The lean, 6-foot-4 Hatch says he often competes against men a half foot shorter whose mounds of muscle make their arms jut out from their torsos. To compensate, he has developed his own techniques that complement his size and explosive energy to heft weights the size of cannonballs through the air and shotput a 16-pound stone that he found in Soddy Creek and will bring to the games.
"I've kind of broken the mold," he said.
For example, instead of simply throwing the 42-pound stone in the Weight Over Bar event from a standing position, Hatch demonstrated the spinning method that he'll employ. While it can trip up stockier competitors, the technique gives him more momentum and the opportunity to employ more fast-twitch muscles, which provide explosive power.
In the Weight Over Bar and Stone Put events, he's "literally inches away [from breaking the world record]," he said.
"If he can make weight and still maintain his abilities, he should be the favorite in that group," Van Vleck said, though he noted that it can take awhile for an athlete who loses a lot of weight to get used to his body's new leverage.

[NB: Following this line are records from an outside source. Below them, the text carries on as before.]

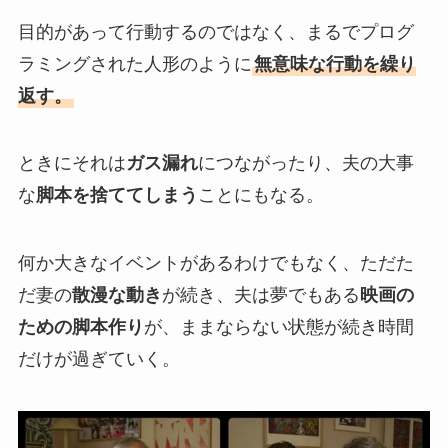
目的があって行動するのではなく、まるでプログ
ラミングされた人形のように
無意味な行動を繰り
返す。
ときにそれは
ガス漏れ
につながったり、夫の大事
な
脚本を捨ててしまう
ことにもなる。
何か大きなイベントがあるわけでもなく、ただた
だ妻の
散漫な動き
が続き、夫は夢でもある
映画の
ための脚本作り
が、ままならない状態が続き時間
だけが過ぎていく。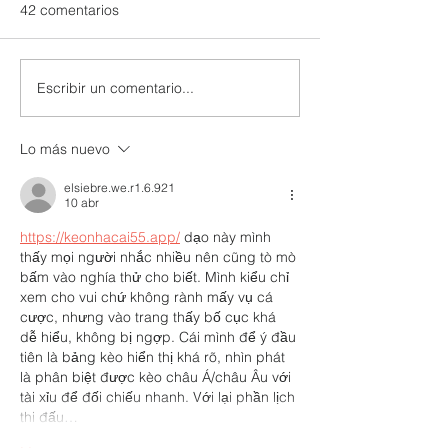
42 comentarios
Escribir un comentario...
CACPECO impulsa la
NIRSA se suma a
agricultura familiar con
conservación de
acciones sostenibles en
patrimonio cultur
Lo más nuevo
territorio
Ecuador junto 
elsiebre.we.r1.6.921
10 abr
https://keonhacai55.app/
 dạo này mình 
thấy mọi người nhắc nhiều nên cũng tò mò 
bấm vào nghía thử cho biết. Mình kiểu chỉ 
xem cho vui chứ không rành mấy vụ cá 
cược, nhưng vào trang thấy bố cục khá 
dễ hiểu, không bị ngợp. Cái mình để ý đầu 
tiên là bảng kèo hiển thị khá rõ, nhìn phát 
là phân biệt được kèo châu Á/châu Âu với 
tài xỉu để đối chiếu nhanh. Với lại phần lịch 
thi đấu…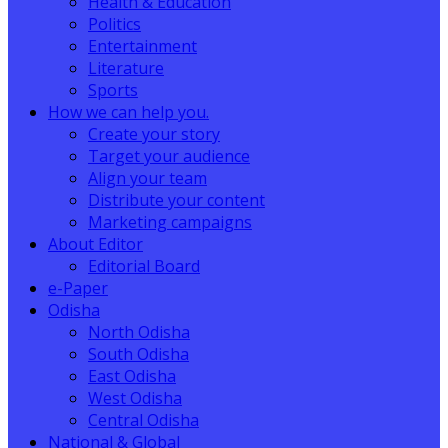
Health & Education
Politics
Entertainment
Literature
Sports
How we can help you.
Create your story
Target your audience
Align your team
Distribute your content
Marketing campaigns
About Editor
Editorial Board
e-Paper
Odisha
North Odisha
South Odisha
East Odisha
West Odisha
Central Odisha
National & Global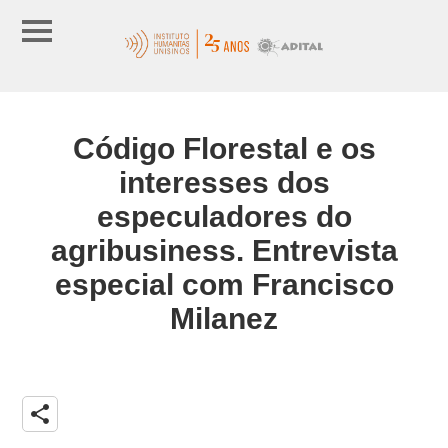
Código Florestal e os
interesses dos
especuladores do
agribusiness. Entrevista
especial com Francisco
Milanez
share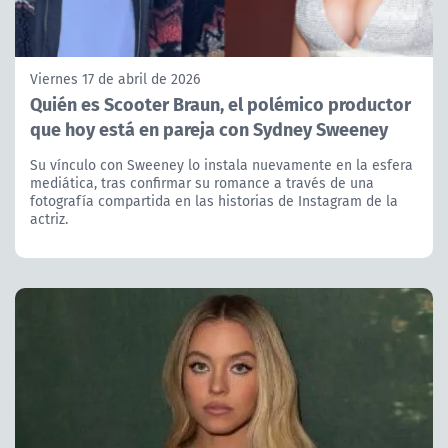
Viernes 17 de abril de 2026
Quién es Scooter Braun, el polémico productor
que hoy está en pareja con Sydney Sweeney
Su vínculo con Sweeney lo instala nuevamente en la esfera
mediática, tras confirmar su romance a través de una
fotografía compartida en las historias de Instagram de la
actriz.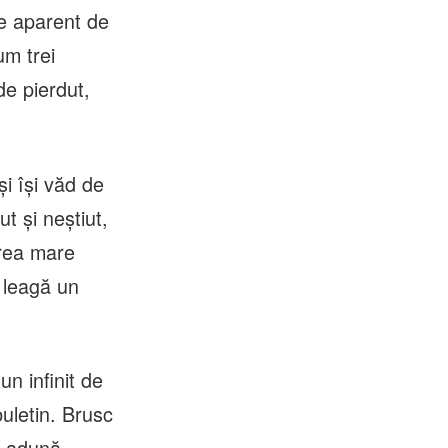
e aparent de
um trei
e pierdut,
și își văd de
t și neștiut,
prea mare
i leagă un
un infinit de
buletin. Brusc
re adună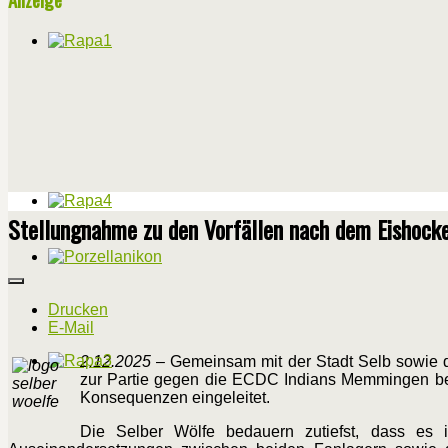
Stellungnahme zu den Vorfällen nach dem Eishocke
Drucken
E-Mail
2.12.2025
– Gemeinsam mit der Stadt Selb sowie d
zur Partie gegen die ECDC Indians Memmingen bespr
Konsequenzen eingeleitet.
Die Selber Wölfe bedauern zutiefst, dass e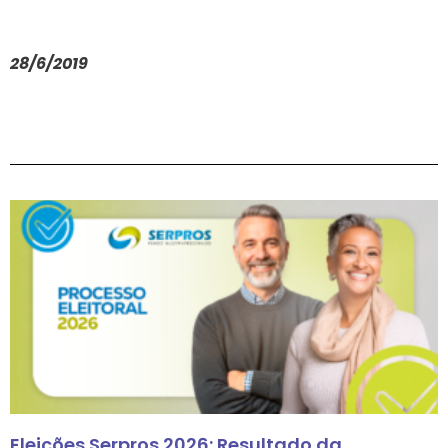
28/6/2019
Eleições Serpros 2026: Resultado da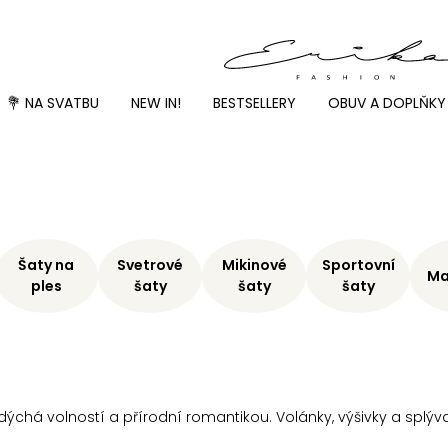
💐 NA SVATBU
NEW IN!
BESTSELLERY
OBUV A DOPLŇKY
Šaty na
Svetrové
Mikinové
Sportovní
Ma
ples
šaty
šaty
šaty
h dýchá volností a přírodní romantikou. Volánky, výšivky a spl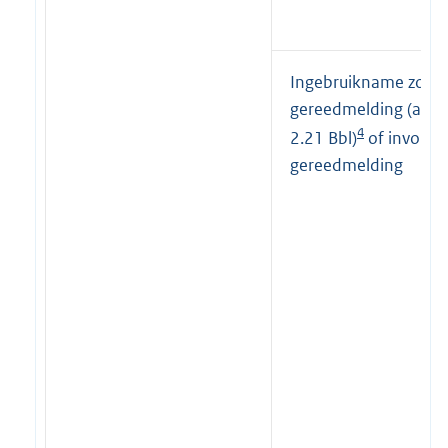
Ingebruikname zond
gereedmelding (artik
4
2.21 Bbl)
of involled
gereedmelding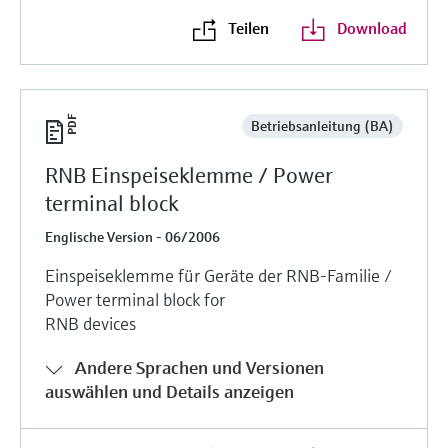
Füllstandsmessung
Analysatoren für Härte, Eisen,
Teilen
Download
Device Viewer
Aluminium & Chromat
Produktspezifische Informationen und
Füllstandsmessung Druck
Dokumente finden
Prozessphotometer
Alle ansehen
Ersatzteilsuche
Betriebsanleitung (BA)
Mikrowellentransmission
Ersatzteile anhand von Produktwurzel,
RNB Einspeiseklemme / Power
Bestellcode oder Seriennummer finden
Memosens-Technologie
terminal block
Englische Version - 06/2006
Alle ansehen
Einspeiseklemme für Geräte der RNB-Familie /
Power terminal block for
RNB devices
Andere Sprachen und Versionen
auswählen und Details anzeigen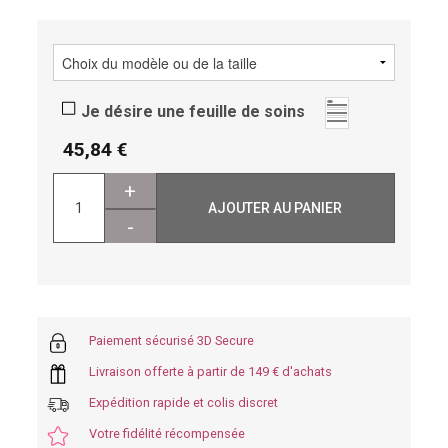
Je désire une feuille de soins
45,84
+
AJOUTER AU PANIER
-
Paiement sécurisé 3D Secure
Livraison offerte à partir de 149 € d'achats
Expédition rapide et colis discret
Votre fidélité récompensée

After coming in fourth in the unlimited weight division of the 2009 games in Scotland, Hatch has committed himself to losing 68 pounds to compete in the under-200 division, dropping 42 pounds since January. He noted that losing so much weight has helped him be a more empathetic and effective weight loss trainer at his gym, Hatch Impact Training in East Ridge.
Hatch describes with enthusiasm about the sport's history -- of how the chained weights he'll throw were once used to unhorse medieval soldiers. The log Hatch must flip as straight as possible in the caber toss approximates the kind siegers in Middle Ages would use to scale a castle wall, when a leaning pole could turn the tide of battle.
Eventually, rival clans adopted these battlefield abilities into the Highland Games events.
"The really cool thing is that all these events have been going on for a thousand years," Hatch said.
Even the sport's awards remind competitors of their martial past. In his gym, Hatch displays the sword he won for first place in the Florida state competition, while silver medals are replaced by axes and bronze by dirks.
Hatch has risen to prominence in the games quickly after discovering the sport five years ago while visiting a Scottish festival in Stone Mountain, Ga. He signed himself for the amateur competition on a whim and nearly clobbered spectators twice while attempting his first sheaf tosses. But he loved the tradition of the sport and the camaraderie between the athletes.
"I knew I was hooked," he remembers, "Forget church softball and basketball, I'm doing this."